The twenty reviews that receive the most votes each day are displayed in the "Top Reviews" section of the site. The Top Reviews section changes frequently to reflect votes cast during the preceding 24 hours.

===All-time top reviews===
The site's "All-time Top Reviews" pages display the five hundred reviews with the most votes. Currently, long-time reviewer MguyX's review of Kramer vs. Kramer is the all-time highest vote getter ("I bet Kramer wins."), which only barely displaced the relatively less prolific pudking's review for Titanic ("Icy dead people.") at the number one spot. Other former number ones include Aardball's review of The Blair Witch Project ("Tense. Intense. In tents.") and noncentz's review of Breast Men ("Sale of two titties.").

==Accolades==
FWFRers may collate movies with a common feature into groups, referred to on the site as "accolades". They are called "accolades" because a trophy, assigned to the accolade by its creator, is awarded to the reviewer once a review is written for every movie in the group. Any number of accolades may be created, and no guidelines have been set for their creation. However, accolades are expected to have some kind of purpose or theme, an accolade may contain, for example; all the films in a series or a franchise (the Star Wars films, The Terminator series, et al.), all the films featuring a certain actor or made by a particular director, films featuring a day of the week in the title, or films with a post-Apocalyptic theme etc. An accolade can include any number of movies.

Each FWFRer's personal page includes a "trophy cabinet," showing every accolade they have completed. To date, Randall, the most prolific completer of accolades, has more than 1800 in his trophy cabinet.

There is no central or group review of accolades. The creation and maintenance of accolades is on an individual basis.

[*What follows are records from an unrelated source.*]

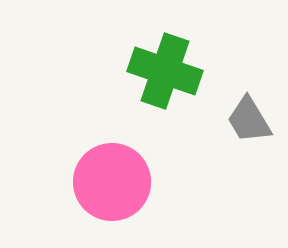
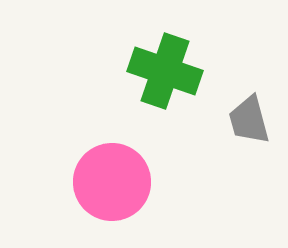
gray trapezoid: rotated 16 degrees clockwise
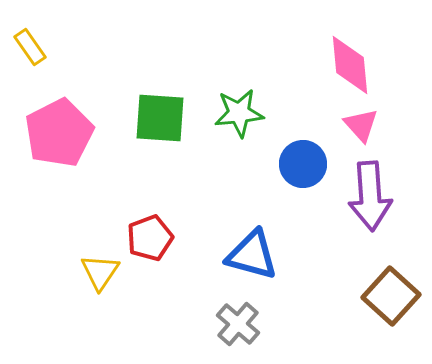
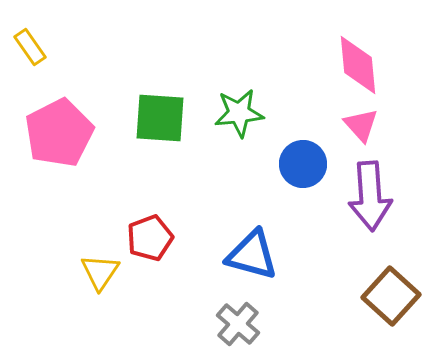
pink diamond: moved 8 px right
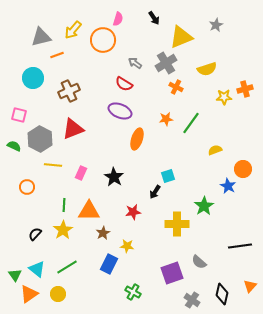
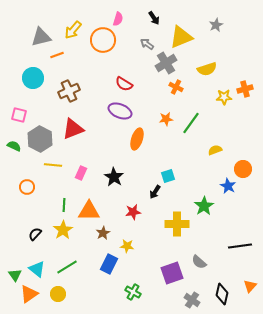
gray arrow at (135, 63): moved 12 px right, 19 px up
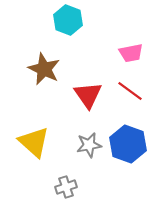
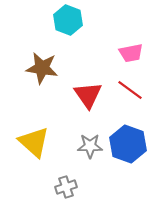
brown star: moved 2 px left, 1 px up; rotated 16 degrees counterclockwise
red line: moved 1 px up
gray star: moved 1 px right, 1 px down; rotated 10 degrees clockwise
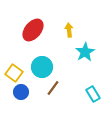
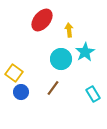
red ellipse: moved 9 px right, 10 px up
cyan circle: moved 19 px right, 8 px up
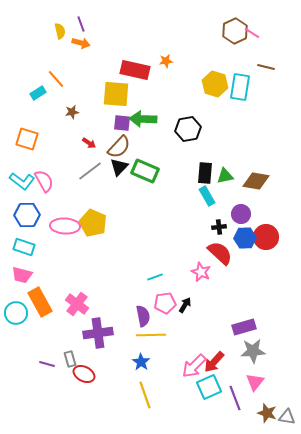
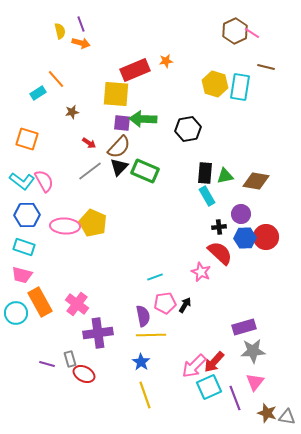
red rectangle at (135, 70): rotated 36 degrees counterclockwise
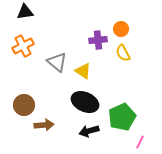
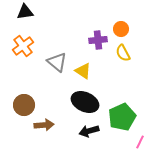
orange cross: rotated 10 degrees counterclockwise
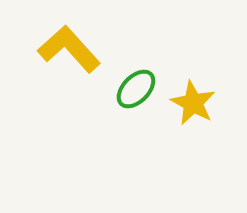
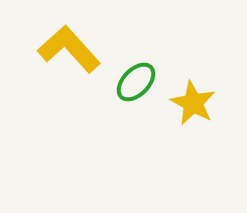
green ellipse: moved 7 px up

==Four Word Film Reviews: The Book==
After several years of expressed interest from founder Benj Clews to develop the website's content into book form, in 2008 site user Michael Onesi spearheaded a concerted pitch effort to assess publishers' interest. Within two weeks, interest was registered from several publishing agents, and ultimately Adams Media won the right to publish the book. Made up of reviews originally published on the website, the book was released on August 18, 2010. In mid-2010, a second website was established to promote the book.

==The Fourum==
FWFR has a message board, called the Fourum, for discussion of any topic. The Fourum has several categories.

===FWFR Related===
"FWFR related" is a broad category in the Fourum. The sections include:
- "Reviews" - Discussions of any and everything FWFR related. Contains review discussion and a number of individually run contests.
- "Film Related" - Discussions of accolades, rankings, ratings, and features of the site. It contains a section devoted to listing and describing accolades created by members.
- "Site Maintenance" - Discussions related to reviews that may be generic, misspelled, duplicates or incorrect descriptions of the film.
- "General" - Discussions of FWFR that doesn't fall into the above categories.

===Film Related===
"Film Related" contains discussions of all things regarding film:
- "Films" - Members discuss current films, old films and films yet to come.
- "Film Queries" - Members may post questions regarding film identification, cast members and actors.
- "General" - Members may discuss anything else film related.

===Games and contests===
"Games and contests" is a busy section within the Fourum. The traditional games include:
- "Alternative Four Word Reviews" - four word reviews for things other than films.
- "Avatar Contests" - a contest to come up with the funniest or most clever message board avatar that complies with the week's given theme. The winner of each contest gets to choose the theme of the next.
- "Four Word Tasteless Obituaries (FWTOs)" - four word obituaries describing the life of someone (living or dead) as though they had just died.
- "Four World Porn Titles (FWPTs)" - four word titles describing the names of films that would have been made should the subject have chosen to make pornographic films.
- "Movie Haikus" - reviews in haiku format.

===Off-Topic===
"Off-Topic" contains discussions related to everything else outside of films.